I believe open, transparent, respectful, and vigorous technical debate will improve any technical project. I believe clear signposting of goals and processes allows people to opt in and out of projects. I believe that the Bazaar model is a good one, and we should continue to encourage ideas to flourish or fail on their merits. But I also think we would benefit from more communication frameworks.

Haskell Foundation

Several months ago, I was approached by some of the members of the nascent Haskell Foundation to get my feedback and gauge my interest in involvement. I have continued those discussions in private ever since. I raised many concerns along the way, many of which have been addressed as of the official public announcement. I want to first give a lot of credit to those at HF I’ve interacted with. It is not easy to receive such critiques without a clear path to success. Thank you for putting up with me.

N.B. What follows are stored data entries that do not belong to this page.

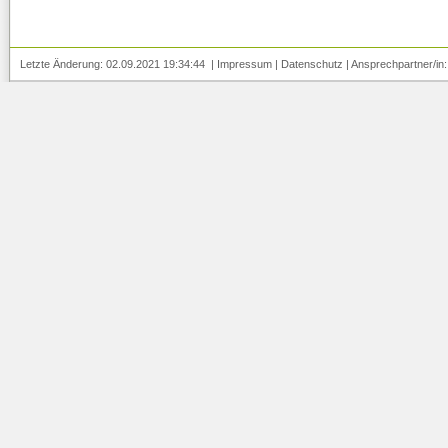
Letzte Änderung: 02.09.2021 19:34:44 |
Impressum
|
Datenschutz
| Ansprechpartner/in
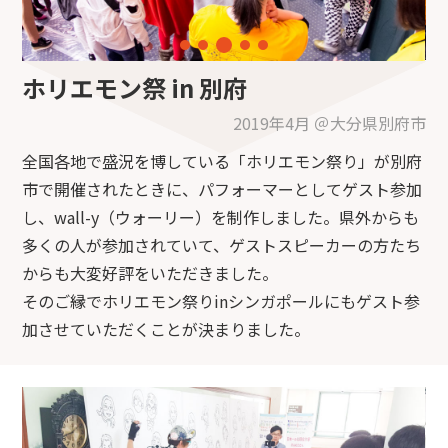
ホリエモン祭 in 別府
2019年4月 ＠大分県別府市
全国各地で盛況を博している「ホリエモン祭り」が別府
市で開催されたときに、パフォーマーとしてゲスト参加
し、wall-y（ウォーリー）を制作しました。県外からも
多くの人が参加されていて、ゲストスピーカーの方たち
からも大変好評をいただきました。
そのご縁でホリエモン祭りinシンガポールにもゲスト参
加させていただくことが決まりました。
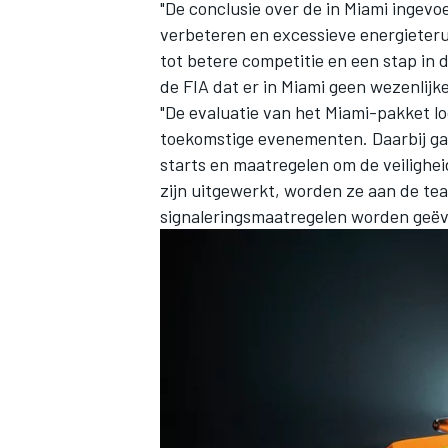
"De conclusie over de in Miami ingev
verbeteren en excessieve energieter
tot betere competitie en een stap in 
de FIA dat er in Miami geen wezenlijke
"De evaluatie van het Miami-pakket l
toekomstige evenementen. Daarbij gaa
starts en maatregelen om de veilighe
MEER RACEKLASSEN
zijn uitgewerkt, worden ze aan de t
signaleringsmaatregelen worden geëv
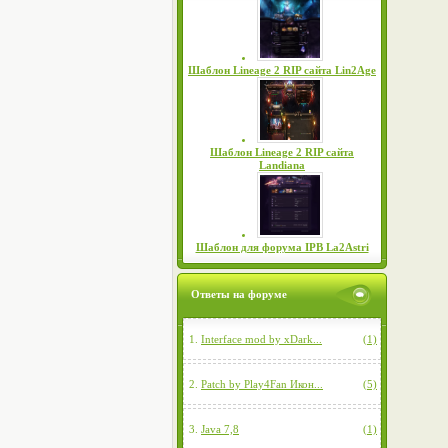
Шаблон Lineage 2 RIP сайта Lin2Age
Шаблон Lineage 2 RIP сайта
Landiana
Шаблон для форума IPB La2Astri
Ответы на форуме
1.
Interface mod by xDark...
(1)
2.
Patch by Play4Fan Икон...
(5)
3.
Java 7,8
(1)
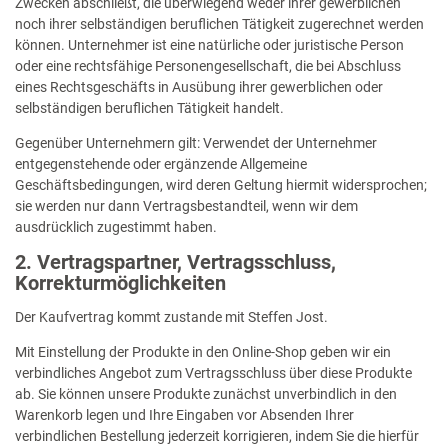
Zwecken abschließt, die überwiegend weder ihrer gewerblichen
noch ihrer selbständigen beruflichen Tätigkeit zugerechnet werden
können. Unternehmer ist eine natürliche oder juristische Person
oder eine rechtsfähige Personengesellschaft, die bei Abschluss
eines Rechtsgeschäfts in Ausübung ihrer gewerblichen oder
selbständigen beruflichen Tätigkeit handelt.
Gegenüber Unternehmern gilt: Verwendet der Unternehmer
entgegenstehende oder ergänzende Allgemeine
Geschäftsbedingungen, wird deren Geltung hiermit widersprochen;
sie werden nur dann Vertragsbestandteil, wenn wir dem
ausdrücklich zugestimmt haben.
2. Vertragspartner, Vertragsschluss,
Korrekturmöglichkeiten
Der Kaufvertrag kommt zustande mit Steffen Jost.
Mit Einstellung der Produkte in den Online-Shop geben wir ein
verbindliches Angebot zum Vertragsschluss über diese Produkte
ab. Sie können unsere Produkte zunächst unverbindlich in den
Warenkorb legen und Ihre Eingaben vor Absenden Ihrer
verbindlichen Bestellung jederzeit korrigieren, indem Sie die hierfür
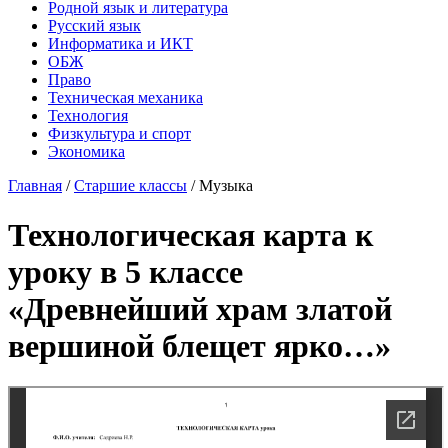
Родной язык и литература
Русский язык
Информатика и ИКТ
ОБЖ
Право
Техническая механика
Технология
Физкультура и спорт
Экономика
Главная
/
Старшие классы
/
Музыка
Технологическая карта к
уроку в 5 классе
«Древнейший храм златой
вершиной блещет ярко…»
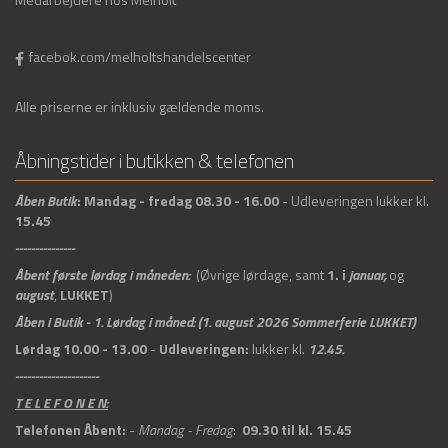
facebok.com/melholtshandelscenter
Alle priserne er inklusiv gældende moms.
Åbningstider i butikken & telefonen
Åben
Butik
:
Mandag - fredag 08.30 - 16.00
- Udleveringen lukker kl.
15.45
---------------
Åbent første lørdag i måneden:
(Øvrige lørdage, samt
1. i
januar,
og
august
,
LUKKET
)
Åben i Butik -
1. Lørdag i måned: (1. august 2026 Sommerferie LUKKET)
Lørdag 10.00 - 13.00
-
Udleveringen:
lukker kl.
12.45.
---------------------
T E L E F O N E N:
Telefonen Åbent:
-
Mandag - Fredag
:
09.30 til kl. 15.45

I know my concerns have been heard. I similarly know that not all of my concerns have been fully addressed, but that is a process that will take time. Given that, I want to publicly state a few things:

  1. I support the overall goals of the Haskell Foundation, and believe fully that the founders are earnest in their commitment to them.
  2. I will be participating in the Haskell Foundation going forward. My initial focus will be on process and transparency improvements (see below). I hope to be able to participate as well in improving the beginner and industrial adoption story.
  3. I will be coordinating with the teams around Stack and Stackage to confirm that we will affiliate with the Haskell Foundation.

I retain some healthy skepticism around all of these steps. In particular, I believe the vagueness of goals in HF may be hiding some deep disagreements yet to manifest. I believe at this point affiliation is a vague commitment. I’m not certain HF can adequately address some of the outstanding technical deficiencies and disagreements in the Haskell ecosystem.

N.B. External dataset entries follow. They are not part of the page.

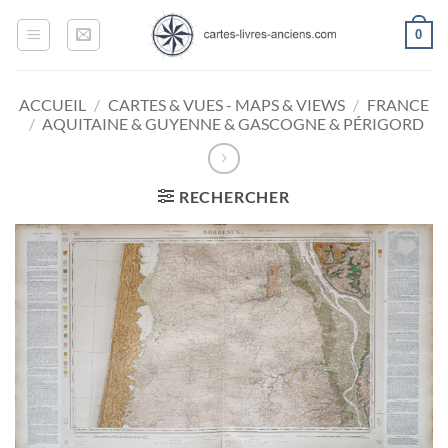
Passer
0
au
contenu
ACCUEIL
/
CARTES & VUES - MAPS & VIEWS
/
FRANCE
/
AQUITAINE & GUYENNE & GASCOGNE & PÉRIGORD
RECHERCHER
Ajouter
à la
wishlist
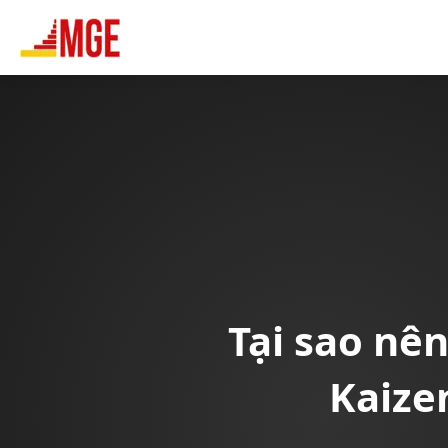
Tại sao nên
Kaize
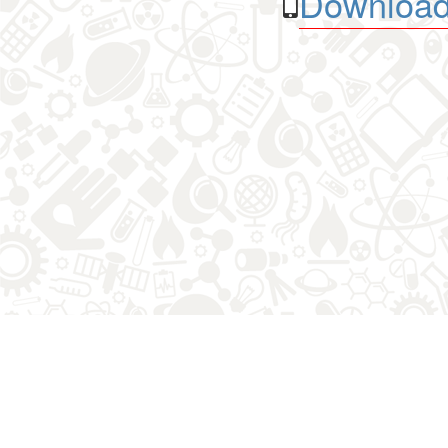
Download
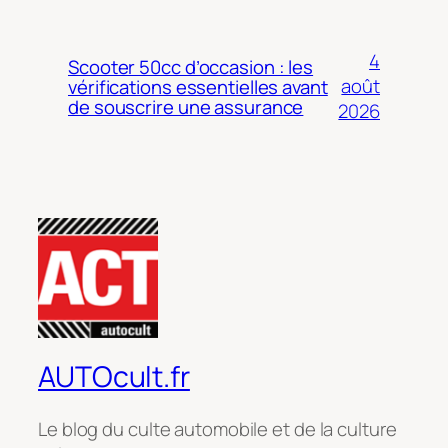
4
Scooter 50cc d’occasion : les
août
vérifications essentielles avant
de souscrire une assurance
2026
AUTOcult.fr
Le blog du culte automobile et de la culture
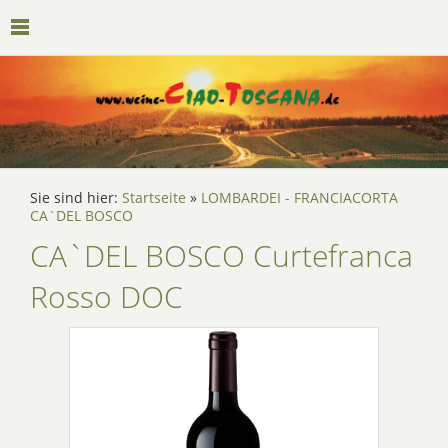
Sie sind hier:
Startseite
»
LOMBARDEI - FRANCIACORTA
CA`DEL BOSCO
CA`DEL BOSCO Curtefranca
Rosso DOC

However, the best way to address that skepticism is to dive right in. As I said, I believe the HF members are earnest in their stated goals. I will be just as earnest in my attempts to work with the HF and help improve both it and the Haskell ecosystem in general.

Next steps

To succeed, I believe the HF needs to provide clear outgoing communication on what it is doing and how it works. It needs to provide for a robust process of receiving and processing incoming communication. It needs to operate as transparently as possible. It needs to foster projects on a path to success. It needs to allow projects to experiment, explore, and exchange ideas.

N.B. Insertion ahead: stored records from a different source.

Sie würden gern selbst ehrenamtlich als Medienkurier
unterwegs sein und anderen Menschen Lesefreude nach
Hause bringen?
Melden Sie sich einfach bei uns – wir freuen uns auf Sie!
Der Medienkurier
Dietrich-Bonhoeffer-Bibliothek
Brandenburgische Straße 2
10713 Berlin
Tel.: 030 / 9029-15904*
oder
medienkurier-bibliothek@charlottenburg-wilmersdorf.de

The backbone to all of this is clarity. I have already written some of my aspirations in my transparency blog post. I have been asked to help the HF adhere to these goals. And I look forward to participating.

I would provide more details here on how I will be proceeding, but I honestly don’t know. I have thoughts. We should have a central repository of documentation that clearly lays out how to get things done. There should be simple ways to interact with the group. There should be escalation points where issues are not being addressed. The Haskell Foundation interim board recently approved moving HF discussions to a Discourse instance on haskell.org. I'd encourage others interested in participating to sign up there.

As I work on this, I intend to update status here. I don’t know what the timeline will reasonably look like. Many people (myself included) have busy schedules and other responsibilities. I intend to find some way to foster open communication.

I’m a pessimist by nature. I see the worst possible outcomes first. Those abound, and always will. But the HF is the first initiative in a long time in the Haskell community that is trying to bring everyone to the table, and improve the state of the Haskell ecosystem. I will do what I can to make that succeed. And I will communicate honestly on how I see that progressing.